By Doug Upchurch
April 24, 2017
We’ve all heard the adage touting the importance for leaders to “walk your talk.” Although the term can be overused (and definitely under-delivered), it speaks to the credibility professionals can achieve by leading authentically, by their own example.
Building on this idea is “living your leadership legacy,” a new notion that leaders should consider equally important. The phrase represents the concept that you don’t have to wait until you’ve left an organization before imparting the kinds of things that are important to you.
All leaders make results happen through their unique mix of attention and preferences in the following areas:
- Results-focused leadership: commits to processes and gets things done
- Visionary-focused leadership: sees all the possibilities and has creative foresight
- Relationship-focused leadership: creates a community and cultivates collaboration
- Centered-focused leadership: models integrity, self-awareness and personal values
Here are three helpful tips to help you live your leadership legacy.
Consider how you get results.
To uncover whether your current leadership reality is aligned with your desired legacy, use a simple reflection and comparison exercise.
Using the inner ring of this grid, take note of the percentage of time you currently spend in each of the four leadership areas. Then, in the outer ring, take note of the percentage of time you’d like your focus to be in each area.
Notice the differences between the two rings. What are you doing now that isn’t aligned with what you want to be known for? What are you not doing now that you need to do to leave the legacy that’s important to you?
To bridge the gap between your leadership reality and your desired future, create a measurable goal for each section. For instance, if you currently only spend 10 percent of your time on relationships, but that area is actually very important to you, what could you change in the way you communicate with your team to make them feel they are important to you?
One goal could be that in every third email you send your team, you highlight noteworthy accomplishments of team members. Or, maybe you set a goal of spending 15 more minutes in the break room every day when you get your morning coffee to learn more about your team members’ personal lives.
No matter what you want to change, the goals you set must be individualized to your style and what you want to be known for.
Walk in your followers’ shoes.
Singer and civil rights activist Marian Anderson once said, “Leadership should be born out of the understanding of the needs of those who would be affected by it.” It is just as important for leaders to understand their impact on others as it is for them to understand themselves.

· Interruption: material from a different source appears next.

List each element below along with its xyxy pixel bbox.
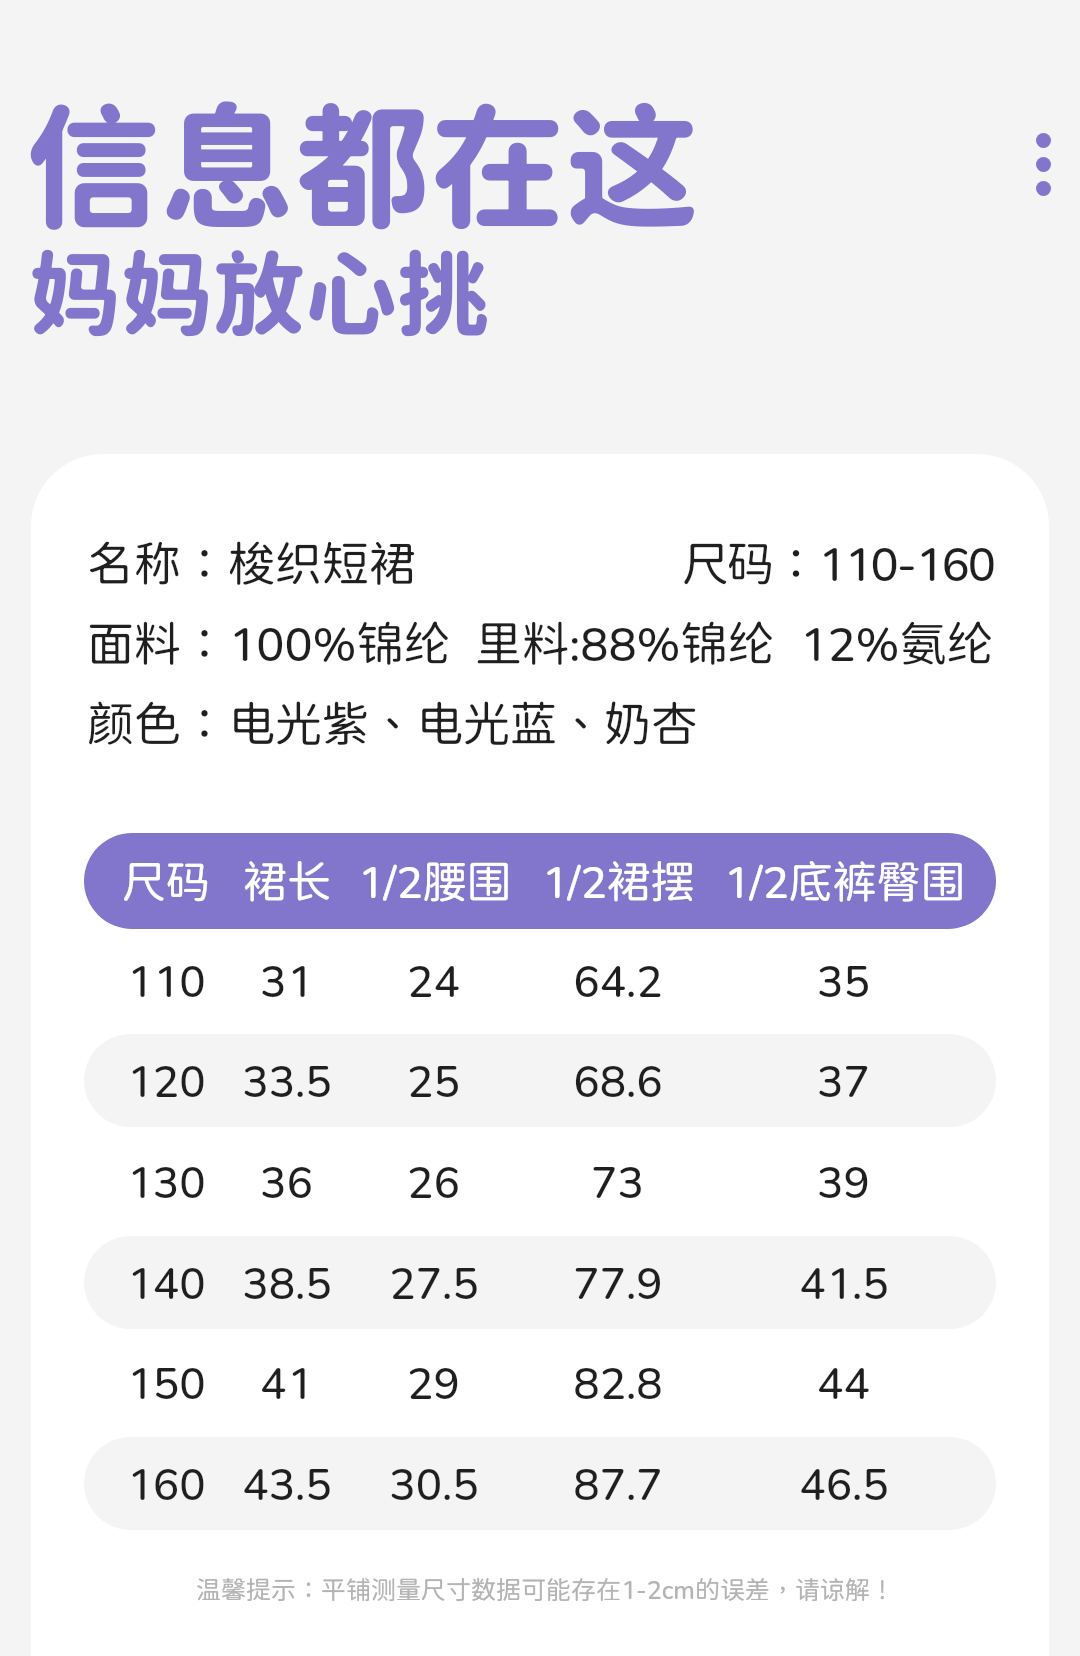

To find out how your leadership style is perceived by those you lead, you must ask them, even if you know it will be difficult for you to hear. Consider using a 360-degree feedback tool to encourage your team to deliver the unvarnished truth in a way that feels safe – and helps you build on your current style so you can more fully address the needs of your team.
Make living your legacy a priority.
As leaders move through their careers, they must remember to make time for their own personal development. Leaders who want to live their legacy must identify the type of impact they’ve had so far, the kind of impact they want to have when they leave their careers and what they need to do differently on a daily basis to achieve that goal.
This is where executive-level coaching can be invaluable. Finding and working with an experienced coach can help you raise your vision from the short term to the finish line and help you plot exactly how you are going to get there.
Each day poses a new opportunity for leaders to make a conscious effort to connect who they are, how they lead, and what their legacy is and will be. Use a combination of leadership exercises, feedback and coaching to do just that – and keep doing it. Building your leadership legacy is a life’s work, implemented daily.
So, what will you be remembered for?